Il est né dans les hauts-plateaux, en temps de guerre. D'oppression. Enfant, il étudie en compagnie de ses amis Paco, Shlomo et Octavia dont il tombera éperdument amoureux. Mais contrairement à lui, ils ne sont pas d'ici, comprenez qu'ils sont d'autres origines même s'ils sont nés sur cette terre que l'on devine être l'Algérie. Alors ils partiront, tour à tour, avant que le sang coule.
Amray grandit dans cette tension, celle que son père a bien connu par deux guerres. Il avait dix-huit à peine lorsqu'il a été mobilisé. Il décrit cette famille et cette enfance qui ne connaîtront que trop peu les temps de paix. L'Horreur est partout. Les canons sont de chair. Le froid et la faim saisissent les corps. Les français en viendront à humilier, oubliant qu'ils ont un jour combattu côte à côte. 
Il décrit le poids de l'héritage, les coutumes où les femmes sont mariées et enfantées à peine les seins poussés. Les mères, à travers celle d'Amray, résignée et courageuse. 

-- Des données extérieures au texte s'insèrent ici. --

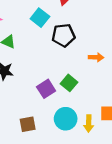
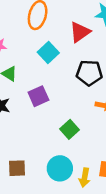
black pentagon: (63, 35) -> (89, 73), moved
purple square: (46, 89) -> (38, 96), moved

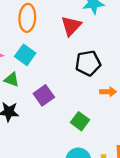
cyan square: (48, 52) -> (25, 55), moved

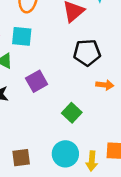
cyan square: (25, 55) -> (22, 36), turned -36

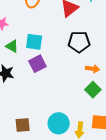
cyan square: (22, 36) -> (34, 42), moved
green square: (72, 113) -> (93, 90), moved

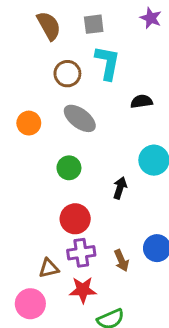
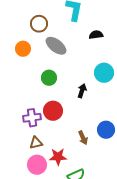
brown circle: (67, 74) -> (39, 24), moved
purple cross: (81, 253) -> (32, 118), moved
pink circle: (30, 304) -> (37, 165), moved

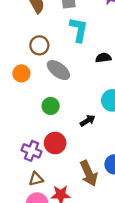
black arrow: (82, 91) -> (88, 121), turned 40
purple cross: (32, 118) -> (32, 151), turned 30
brown arrow: (83, 138) -> (89, 173), size x1.6

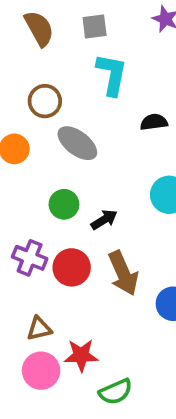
black arrow: (88, 121) -> (104, 220), moved
purple cross: (32, 151) -> (30, 258), moved
brown arrow: (89, 173) -> (123, 273), moved

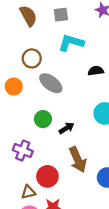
cyan L-shape: (112, 74) -> (71, 43), turned -85
red circle: (72, 267) -> (47, 176), moved

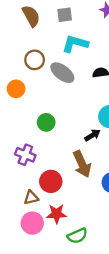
gray ellipse: (51, 83) -> (62, 73), moved
black arrow: (67, 128) -> (92, 135), moved

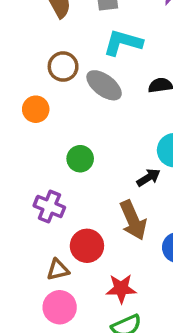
red star: (57, 214) -> (121, 288), moved

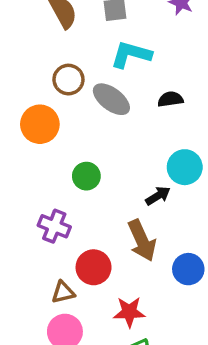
orange circle: (36, 109) -> (40, 124), size x1.4

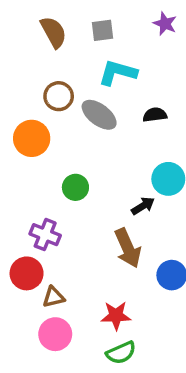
red circle: (94, 267) -> (27, 273), moved

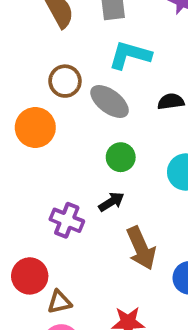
green circle: (75, 187) -> (121, 157), moved
black arrow: (143, 206) -> (111, 202), moved
purple cross: (45, 235) -> (67, 220), moved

Il nous entraîne dans cette vaine quête de liberté. Cette illusion folle donnée aux Hommes. La liberté à travers la religion, la servitude, le nationalisme forcée. Il nous entraîne dans sa vie d'adolescent, d'homme, de mari puis de père. Dans sa fuite, son exil intérieur. Dans cette folie des êtres et de l'amour.

“ Tu vois ce qu'ils ont fait de nous ? Ouvre les yeux. Ils ont pris nos corps et les ont flagellés. Ils ont entravé nos mains et ligotés nos jambes. Ils nous ont bâillonnés. Dans nos ventres ils ont creusé des gouffres. Ils ont pris nos vies et broyés nos cœurs. Même notre air, ils l'ont pollué. Ah ! Nos mots ! Ne les ont-ils pas pervertis ? Ils ont arraché notre verbe et soufflé la haine dans nos veines. Ils ont même affolé les poètes. Que reste-t-il ? Dis-moi ce qu'il nous reste. Leurs mensonges comme autant de plaies. Leurs allégories comme autant de dagues plantées. Il restera leurs meurtrissures, il restera nos cicatrices, la souillure qu'ils ont semée. ”

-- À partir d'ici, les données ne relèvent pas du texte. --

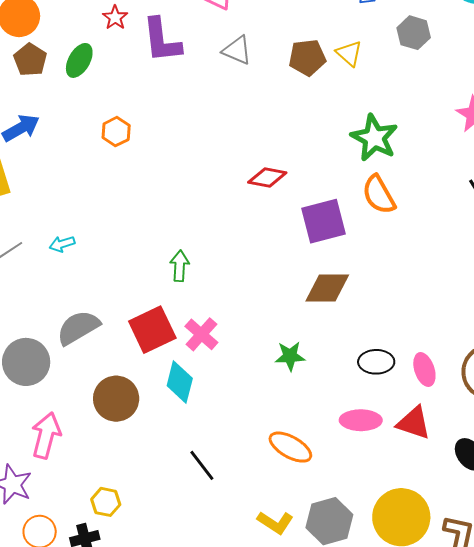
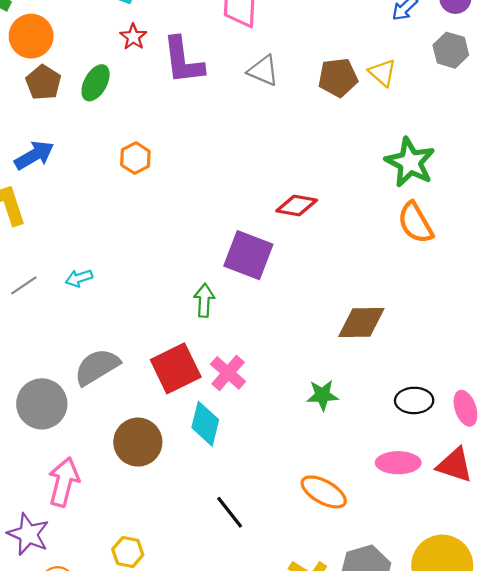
purple square: (324, 221) -> (248, 255), moved, turned 36

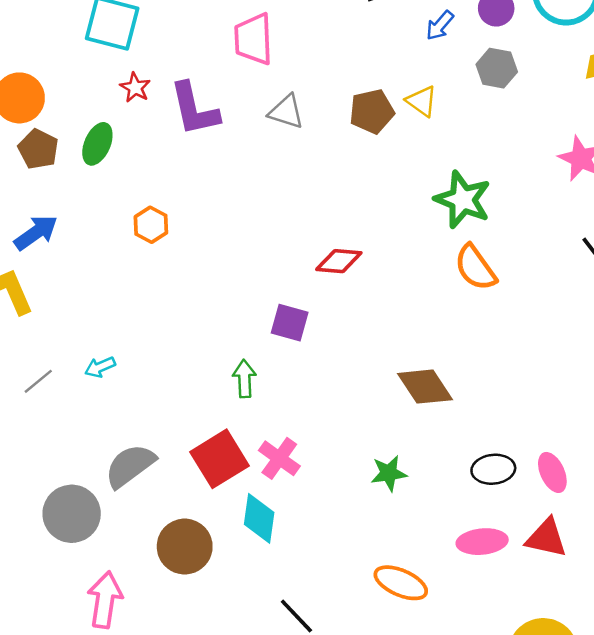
purple square: (248, 255) -> (290, 323), size x0.7
brown diamond: (361, 323) -> (425, 387), turned 63

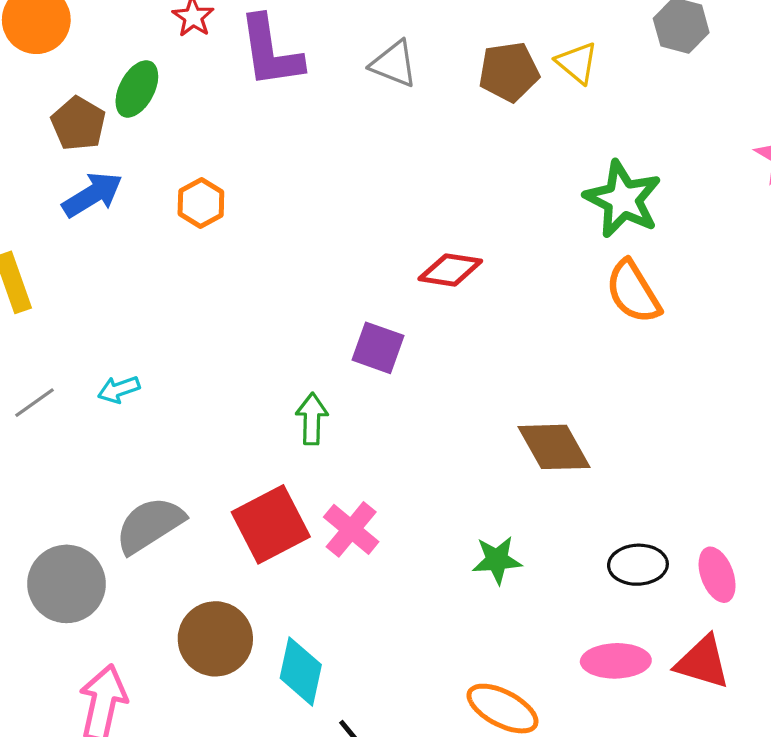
brown pentagon: (38, 149) -> (78, 124), moved
blue arrow: (36, 233) -> (92, 195), moved
cyan diamond: (259, 518) -> (301, 671), moved

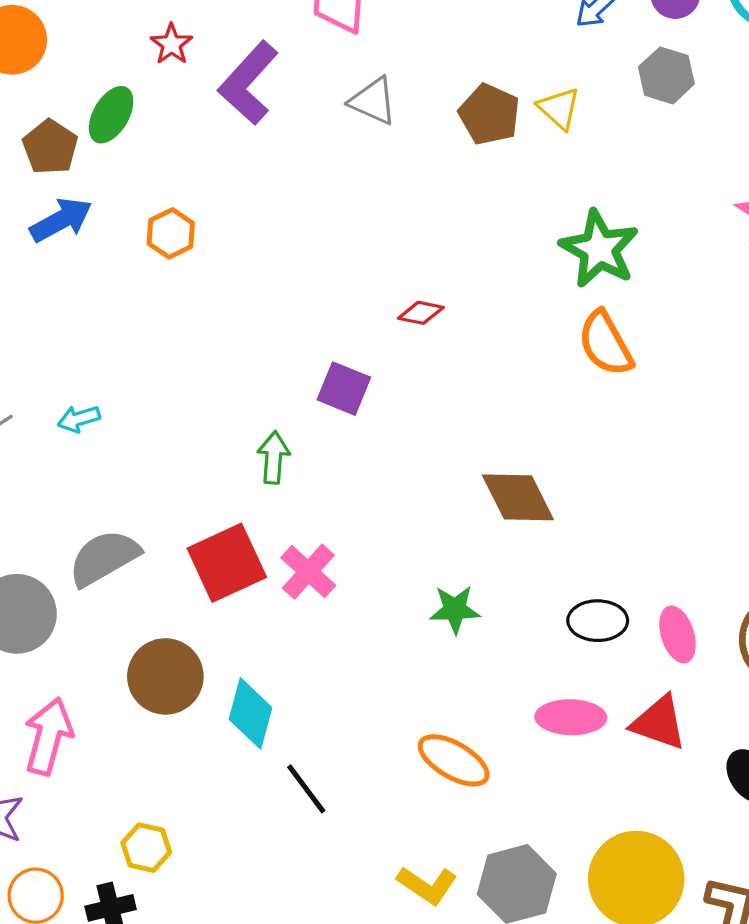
purple L-shape: (270, 52) -> (248, 83), turned 48
brown pentagon: (509, 72) -> (489, 114), turned 30
red diamond: (450, 270) -> (421, 313), size x0.7

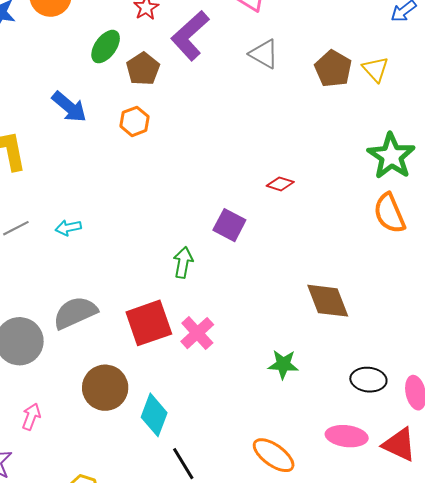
brown pentagon: (50, 147) -> (143, 69), moved
blue arrow: (61, 220) -> (69, 107), turned 63
pink arrow: (48, 736) -> (31, 417), size x0.6

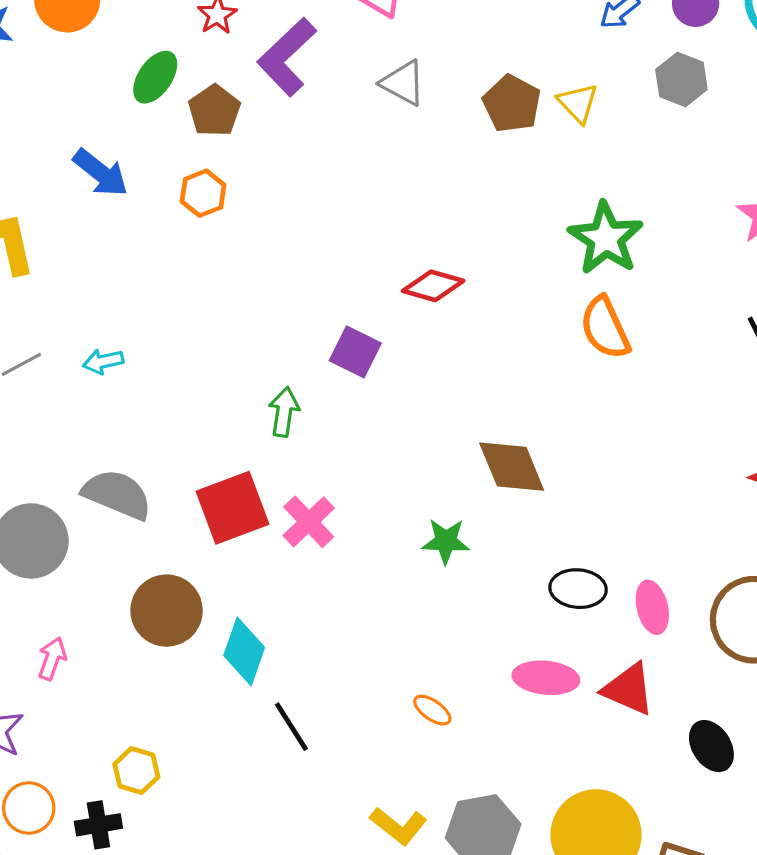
red diamond: (280, 184) -> (433, 286), size x1.4
gray semicircle: (75, 313) -> (117, 494), turned 48
green star: (283, 364) -> (446, 541), moved
orange ellipse: (274, 455) -> (432, 710), size x0.6

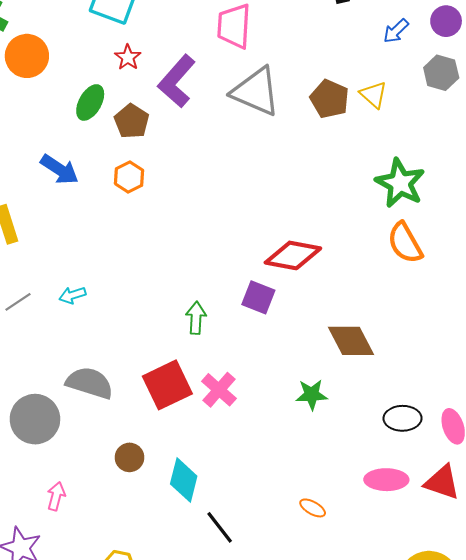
gray triangle: (403, 83) -> (256, 92), size x1.6
red diamond: (433, 286) -> (293, 255), moved, size x1.4
purple square: (355, 352) -> (258, 297), moved
brown circle: (167, 611) -> (130, 457), size x0.6

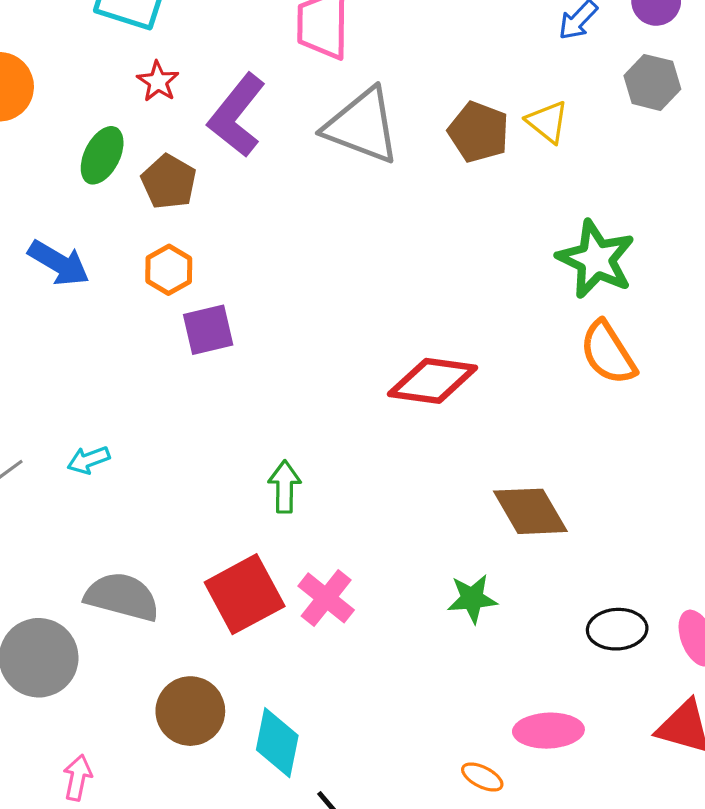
purple square: (258, 297) -> (208, 330), moved, turned -32
brown circle: (130, 457) -> (190, 711), size x1.5
pink ellipse: (386, 480) -> (548, 731), moved

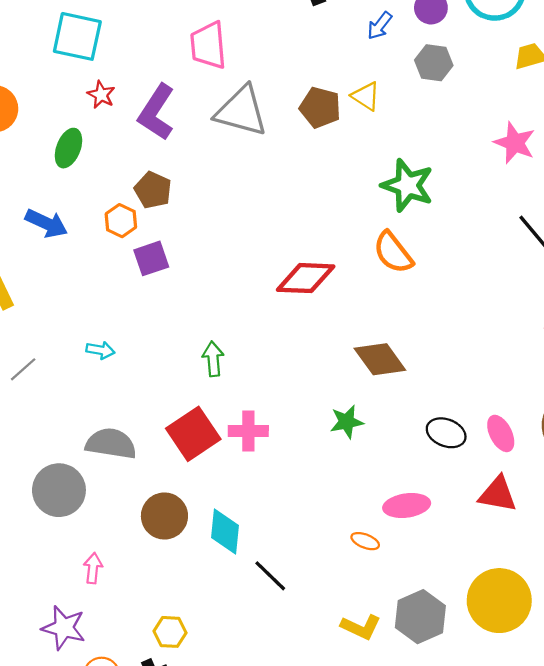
brown pentagon: (169, 182) -> (153, 190), moved
orange semicircle: (608, 353) -> (393, 253), moved
cyan arrow: (89, 460) -> (100, 350), moved, turned -144
pink cross: (326, 598) -> (248, 431), turned -33
black ellipse: (617, 629) -> (446, 433), turned 30

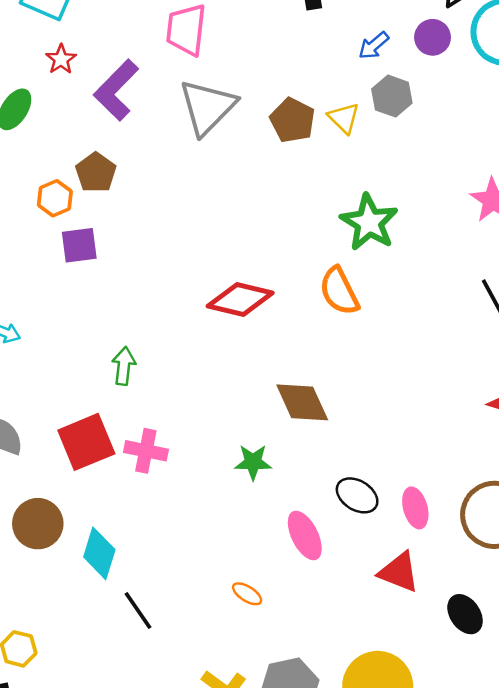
gray hexagon: (434, 63) -> (392, 96), moved
gray triangle: (241, 111) -> (207, 107), turned 48
pink ellipse: (407, 506) -> (305, 536), moved, turned 60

Oscillant entre le réalisme et la symbolique, Yahia Belaskri hurle sa colère contre l'intégrisme, la violence, l'étroitesse des esprits. Il pousse un cri immense contre la religion toute puissante, contre l'oppression, l'intolérance. Il nous livre à travers un roman initiatique et onirique toute la noirceur du monde, l'obscurité sans fin provoquée par la main et l'idée de l'Homme. Mais dans ces pages de descente aux Enfers qui prennent vie sous nos yeux, il porte les messages essentiels que sont la liberté sous toutes ses formes et l'ouverture : l'ouverture sur le monde, l'ouverture par les mots et le cœur.
J'ai été totalement bluffée par le souffle, la langue et l'esprit qui habitent ce roman. Par cette rage salutaire portée par une poésie infinie. Celle que l'on brandit comme une arme, car elle est certainement la plus belle, la plus saine et la plus noble qui puisse exister.